CHLA also has concerns about the competitiveness of the proposed cash window, which has provided community lenders access to secondary markets on comparable terms to larger lenders over the last decade. New guarantors will likely target loans and consumers with characteristics valued more by the MBS investing market. As no guarantor will be required to establish a cash window for all currently approved seller-servicers and cash window pricing may be inferior to direct securitization, small community lenders will not be able to offer the most competitive pricing with local servicing of the loans to its consumers. 

Our second concern is turning the entire GSE market over to Ginnie Mae.  As a practical matter: (1) Ginnie is in a transformation not expected to be completed until 2020, (2) it is not clear how Ginnie has the capacity to supervise this new huge market, and (3) there is no discussion of the transitional risks associated with this change.  Last December, I raised initial concern with this concept on behalf of the Community Home Lenders Association (CHLA) at a House Financial Services Committee hearing

A month later, CHLA issued a comprehensive report detailing concerns about Ginnie Mae’s heightened scrutiny of smaller community lenders, predicting a contraction in the number of small community issuers. Ginnie operation of the GSE market will reduce access to local credit providers in many communities. Notably, there are roughly four times as many approved Fannie/Freddie seller-servicers today as there are approved Ginnie Mae issuers.
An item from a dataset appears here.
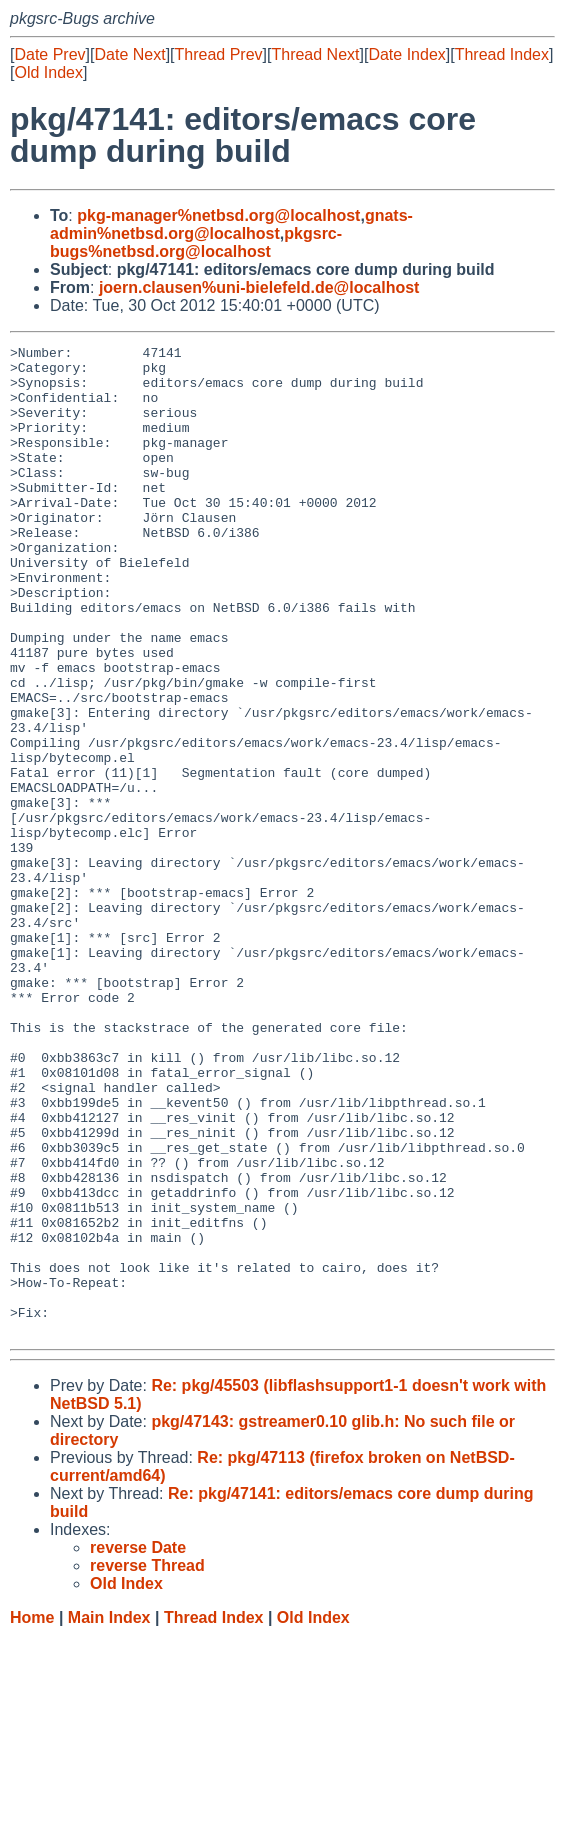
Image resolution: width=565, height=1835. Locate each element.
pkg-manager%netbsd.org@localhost (218, 215)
CHLA believes there is a simpler path to completing GSE reform than a complicated legislative proposal that introduces significant new transitional risk. Almost all the necessary major reforms to Fannie and Freddie have been done except retaining capital. FHFA should allow Fannie and Freddie to retain capital, complete its Capital Rule, and use its authority under HERA to require Fannie and Freddie to develop capital restoration plans, so progress can continue.

Then, working with the detailed input from the Treasury and FHFA, Congress should take the necessary steps to complete the job – culminating in Fannie and Freddie exiting conservatorship and Congress adopting necessary legislation (a federal guarantee and a Fund)  to finish the job and codifying existing reforms (pricing parity, required risk sharing, and strict limits on portfolios).

Don Calcaterra, Jr. is Vice President of the Community Home Lenders Association (CHLA) and President of Local Lending Group LLC, based in Troy, Mich.